The cancellation of the Galaxy Note 7 has been an unprecedented public relations disaster for Samsung, the world’s largest maker of smartphones. It has also cost Samsung billions of dollars, and for some critics in South Korea, the failure even called into question the very business model that has made Samsung so successful.
The way the company handled the recall also angered regulators and led to confusion as it tried to get back millions of phones around the world.
Part of the problem was that with the Note 7, Samsung had pushed itself to the limit, company officials said. It rushed the Note 7 to the market before Apple rolled out its iPhone 7. The accelerated production was also driven by fear; Huawei, Xiaomi and other Chinese cellphone makers were fast catching up. By packing the Note 7 with new features, like waterproofing and iris-scanning for added security, Samsung also wanted to prove that it was more than a fast follower.
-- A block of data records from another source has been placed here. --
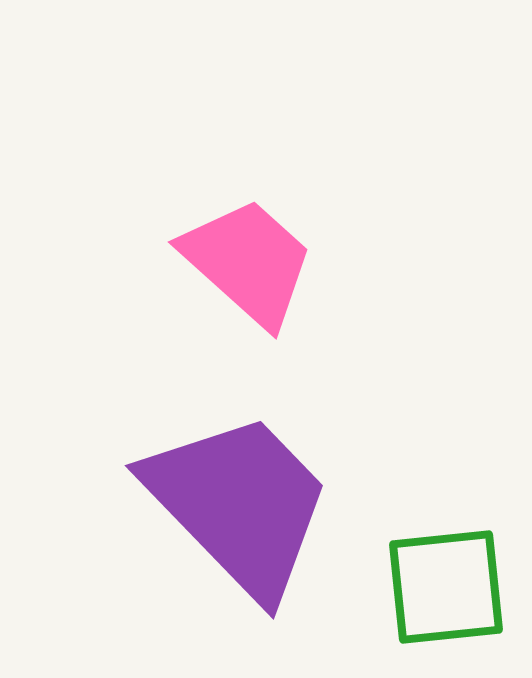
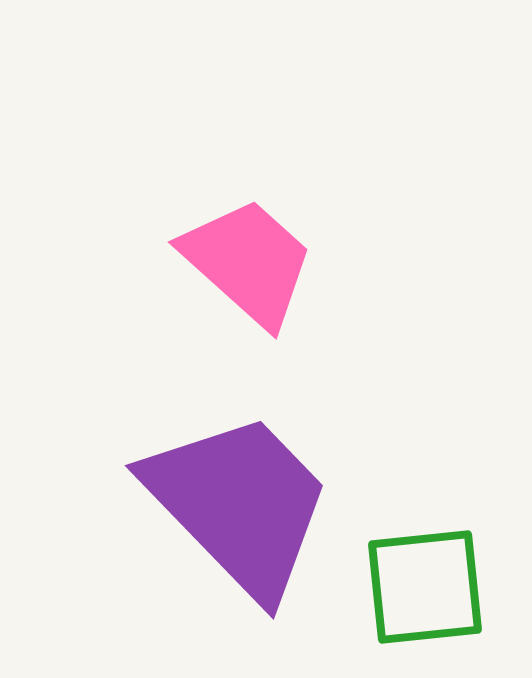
green square: moved 21 px left
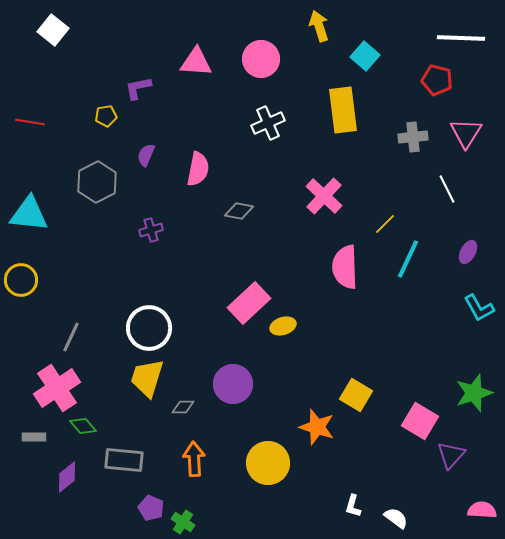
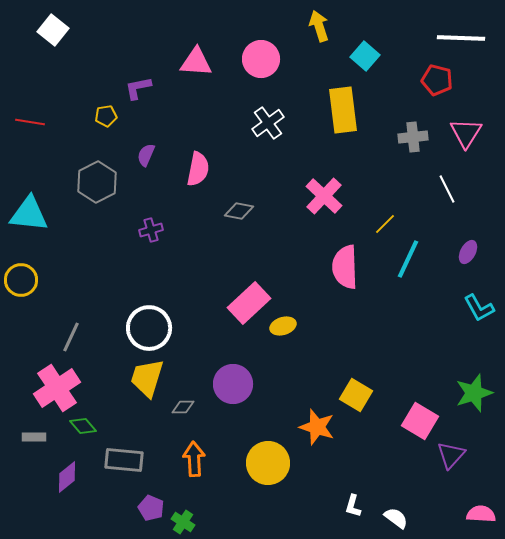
white cross at (268, 123): rotated 12 degrees counterclockwise
pink semicircle at (482, 510): moved 1 px left, 4 px down
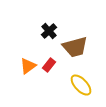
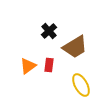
brown trapezoid: rotated 16 degrees counterclockwise
red rectangle: rotated 32 degrees counterclockwise
yellow ellipse: rotated 15 degrees clockwise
Although Samsung mostly pointed to manufacturing failures on Monday, battery scientists say aggressive design decisions made problems more likely. In the Note 7, Samsung opted for an exceptionally thin separator in its battery. This critical component, which sits between the two electrodes in a battery, can cause fires if it breaks down, varies in thickness or is damaged by outside pressure. Samsung’s choice to push the limits of battery technology left little safety margin in the event of a problem, like pressure on a smartphone casing, two battery scientists said.
“The management pushed their engineers to make the battery separator really thin,” said Qichao Hu, founder of the battery start-up SolidEnergy Systems. He added that doing so could increase the likelihood of fires or explosions in batteries.
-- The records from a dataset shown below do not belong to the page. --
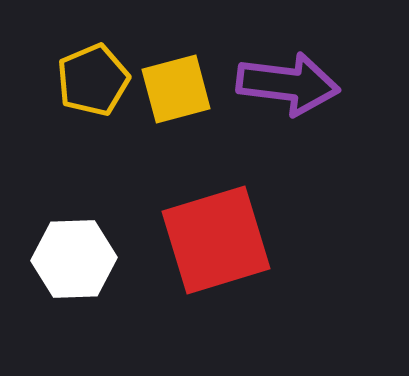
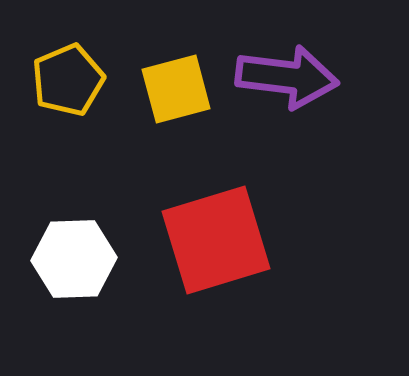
yellow pentagon: moved 25 px left
purple arrow: moved 1 px left, 7 px up
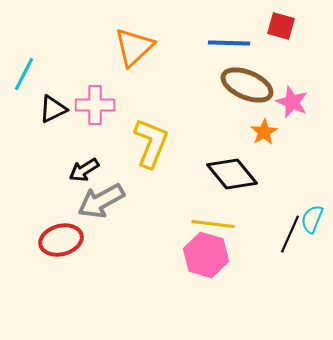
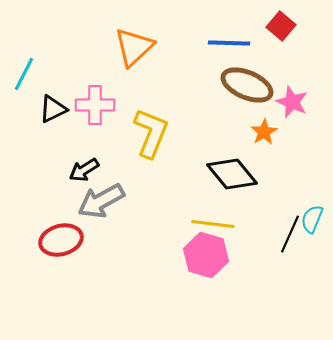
red square: rotated 24 degrees clockwise
yellow L-shape: moved 10 px up
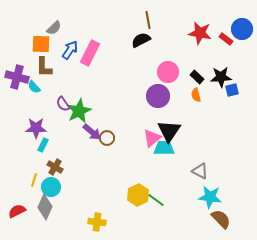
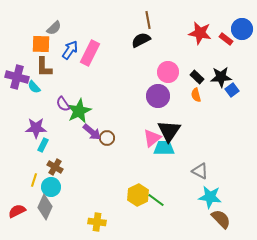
blue square: rotated 24 degrees counterclockwise
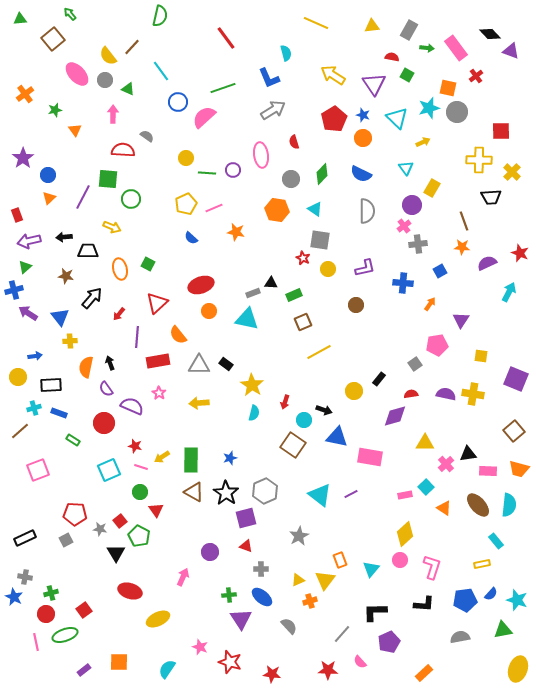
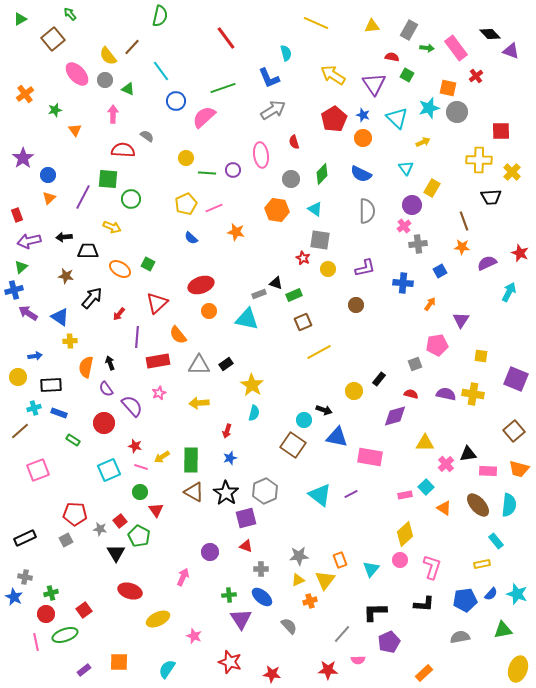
green triangle at (20, 19): rotated 24 degrees counterclockwise
blue circle at (178, 102): moved 2 px left, 1 px up
green triangle at (25, 267): moved 4 px left
orange ellipse at (120, 269): rotated 45 degrees counterclockwise
black triangle at (271, 283): moved 5 px right; rotated 16 degrees clockwise
gray rectangle at (253, 293): moved 6 px right, 1 px down
blue triangle at (60, 317): rotated 18 degrees counterclockwise
black rectangle at (226, 364): rotated 72 degrees counterclockwise
gray square at (415, 364): rotated 16 degrees clockwise
pink star at (159, 393): rotated 16 degrees clockwise
red semicircle at (411, 394): rotated 24 degrees clockwise
red arrow at (285, 402): moved 58 px left, 29 px down
purple semicircle at (132, 406): rotated 25 degrees clockwise
gray star at (299, 536): moved 20 px down; rotated 24 degrees clockwise
cyan star at (517, 600): moved 6 px up
pink star at (200, 647): moved 6 px left, 11 px up
pink semicircle at (360, 662): moved 2 px left, 2 px up; rotated 48 degrees counterclockwise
The same design flaw was identified by UL, a safety science company that Samsung brought in to do an outside analysis. UL also said the high energy density of the battery design meant more severe problems when a breakdown occurred.
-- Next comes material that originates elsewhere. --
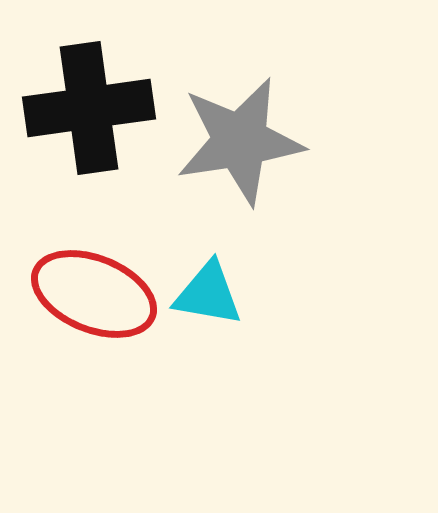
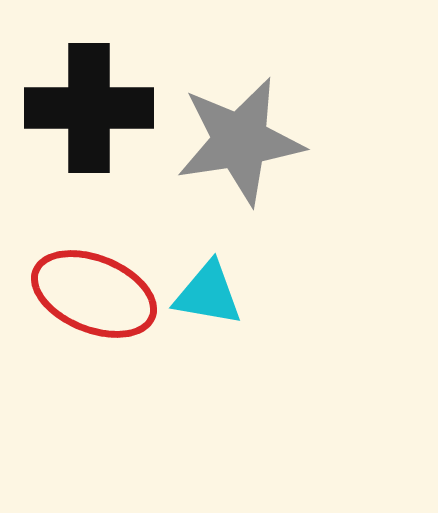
black cross: rotated 8 degrees clockwise
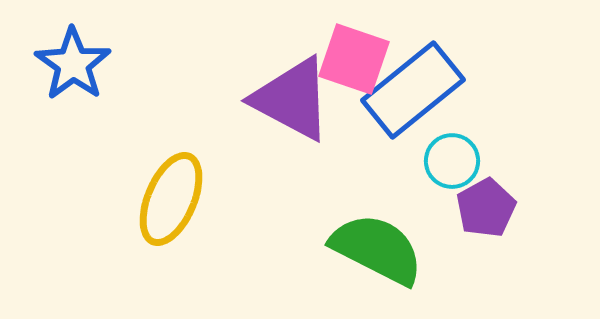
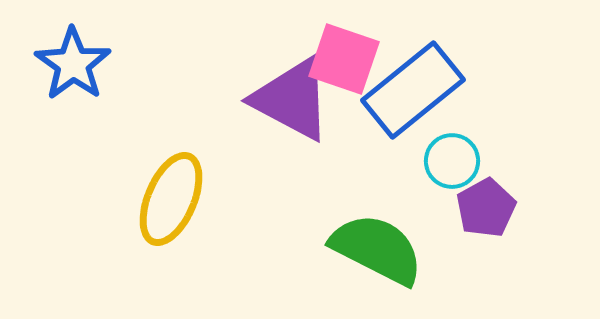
pink square: moved 10 px left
In addition to the design flaws, Samsung and outside experts said manufacturing problems were often directly to blame. For example, the initial fires were caused in part by a pinching of the top corner of the battery by the pouch that held it. The batteries that came from a second supplier in phones issued after the recall had defects in the welding, and some also lacked protective tape.
If Samsung’s overzealous insistence on speed and internal pressures to outdo rivals were partly to blame for the Note 7’s flaws, others said the way the company had handled the situation indicated much broader management problems.
“The rather poor way they handled the first recall suggests that they have trouble accepting problems until they become quite big and they have no choice but to face them,” said Willy C. Shih, a professor at the Harvard Business School. “This time, it will really call into question how they communicate problems, whether management is open to hearing things from the front line.”
When reports of Note 7s catching fire began accumulating, Samsung quickly blamed faulty batteries from one of its two suppliers, Samsung SDI. In early September, it made a bold decision to recall 2.5 million devices globally. It continued to ship Note 7s with batteries from the other supplier, ATL, offering them as safe replacements.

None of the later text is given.